─── Given entries ───

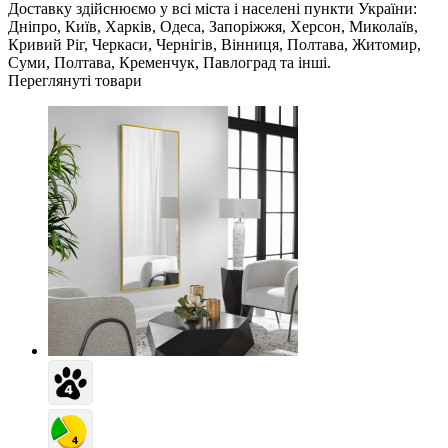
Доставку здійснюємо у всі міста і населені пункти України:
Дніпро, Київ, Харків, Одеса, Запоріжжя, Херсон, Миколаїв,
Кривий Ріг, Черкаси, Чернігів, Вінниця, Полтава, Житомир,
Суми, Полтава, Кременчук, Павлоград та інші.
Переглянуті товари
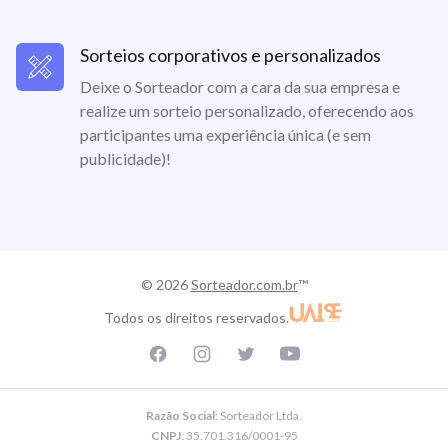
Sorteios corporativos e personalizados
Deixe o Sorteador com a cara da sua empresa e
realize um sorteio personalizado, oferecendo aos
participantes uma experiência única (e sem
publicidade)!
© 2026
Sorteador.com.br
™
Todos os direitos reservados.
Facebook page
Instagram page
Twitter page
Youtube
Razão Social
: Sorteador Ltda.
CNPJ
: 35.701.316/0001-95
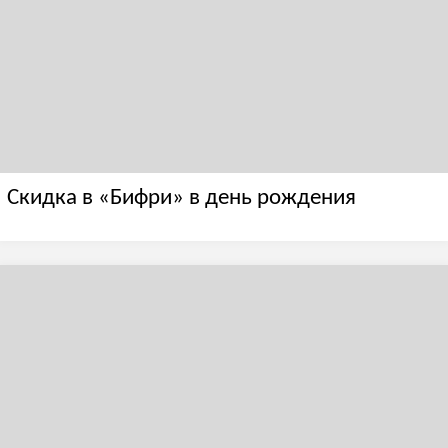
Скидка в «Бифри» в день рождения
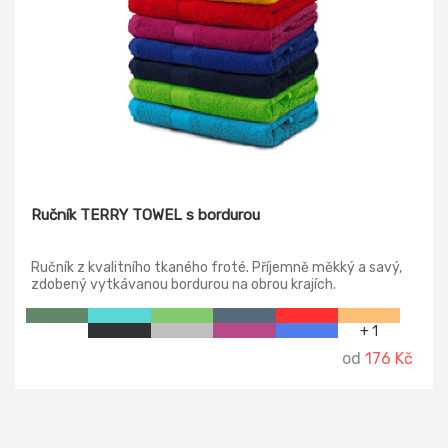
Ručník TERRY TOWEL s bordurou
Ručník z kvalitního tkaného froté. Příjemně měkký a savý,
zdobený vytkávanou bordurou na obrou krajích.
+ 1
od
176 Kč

───

Exercise prompt ▸
For the string "Ručník", go through the entries above and copy each line where it occurs.

Task response ▸
Ručník TERRY TOWEL s bordurou
Ručník z kvalitního tkaného froté. Příjemně měkký a savý,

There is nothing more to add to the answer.